Il geologo e divulgatore scientifico Mario Tozzi ha dichiarato che “la foresta è il migliore antivirus”, perché “mantiene l’equilibrio. Se questo si spezza, si sparge tutto come il vaso di Pandora”. Il tanto odiato “untore” pipistrello sarebbe per noi una preziosa risorsa, perché in grado di tenere circoscritta a quell’habitat la circolazione dei virus. Il loro efficiente sistema immunitario, costantemente attivo, e le relative risposte antinfiammatorie fanno dei pipistrelli “super animali” capaci di abbattere i virus. Non a caso sono molto più longevi degli altri mammiferi della stessa taglia, vivono circa 40 anni contro i due o tre dei roditori (e si torna alla longevità attribuita dai cinesi).
“Proprio per per un sistema difensivo così forte”, continua Tozzi, “il pipistrello diventa più aggressivo se stressato” – essere cacciati dal proprio ambiente sarà mica fonte di stress? – “produce più saliva e rilascia più carica virale sugli animali serbatoio, da lì il salto all’uomo”.
Uno dei possibili serbatoi è il pangolino, che sebbene non compaia su nessuna tavola e quindi allevamento, viene spesso trafficato in maniera illegale per via delle (ovviamente non comprovate) proprietà afrodisiache. L’importanza di smantellare il mercato nero non sta solo nell’empatia con le varie specie, che già sarebbe un motivo valido, ma se vogliamo ha anche motivazioni egoistiche.

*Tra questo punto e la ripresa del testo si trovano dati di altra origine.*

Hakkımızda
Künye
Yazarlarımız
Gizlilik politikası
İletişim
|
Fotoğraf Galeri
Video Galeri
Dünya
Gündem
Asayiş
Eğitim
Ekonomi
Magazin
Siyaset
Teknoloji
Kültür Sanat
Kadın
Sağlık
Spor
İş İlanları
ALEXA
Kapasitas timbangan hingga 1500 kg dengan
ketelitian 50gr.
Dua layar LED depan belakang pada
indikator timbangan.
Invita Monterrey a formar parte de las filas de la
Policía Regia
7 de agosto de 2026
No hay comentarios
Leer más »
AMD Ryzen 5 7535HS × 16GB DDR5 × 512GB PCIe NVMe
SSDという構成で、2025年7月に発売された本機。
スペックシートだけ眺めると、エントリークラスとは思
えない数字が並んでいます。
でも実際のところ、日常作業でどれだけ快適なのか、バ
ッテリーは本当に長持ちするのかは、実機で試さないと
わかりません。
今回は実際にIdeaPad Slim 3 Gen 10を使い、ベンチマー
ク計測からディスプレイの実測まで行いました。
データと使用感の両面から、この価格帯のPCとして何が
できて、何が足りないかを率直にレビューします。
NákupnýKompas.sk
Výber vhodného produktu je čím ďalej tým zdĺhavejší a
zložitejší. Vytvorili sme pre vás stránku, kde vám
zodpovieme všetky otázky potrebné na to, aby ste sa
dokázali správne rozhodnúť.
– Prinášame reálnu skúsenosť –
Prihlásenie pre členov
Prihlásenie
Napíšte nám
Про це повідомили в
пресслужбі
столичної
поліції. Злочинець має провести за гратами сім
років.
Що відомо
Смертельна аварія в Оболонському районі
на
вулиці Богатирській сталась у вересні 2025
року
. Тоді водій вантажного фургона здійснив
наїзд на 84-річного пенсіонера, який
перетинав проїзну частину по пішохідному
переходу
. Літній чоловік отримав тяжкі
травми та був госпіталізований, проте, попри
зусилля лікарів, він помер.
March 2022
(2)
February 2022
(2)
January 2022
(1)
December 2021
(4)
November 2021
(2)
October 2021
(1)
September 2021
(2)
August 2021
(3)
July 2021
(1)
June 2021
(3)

Da una parte il traffico aumenta le possibilità di circolazione dei virus, perché mette spesso a contatto animali domestici e selvatici non controllati dal punto di vista sanitario; dall’altra genera miliardi di dollari di sommerso ogni anno, che in molti casi finanziano il terrorismo internazionale.
Che fossero visti come demoni, divinità o supereroi, i pipistrelli non sono mai stati considerati con indifferenza. E anche l’approccio puramente scientifico (a volte antropocentrico) non li valuta neutrali. Per l’utilità nello sviluppo dell’agricoltura, essendo in grado di impollinare anche a grandi distanze, per la difesa dalle zanzare (possono mangiarne anche un migliaio a notte), ora anche come “antivirus” naturale. Ma, giustamente, alle sue condizioni.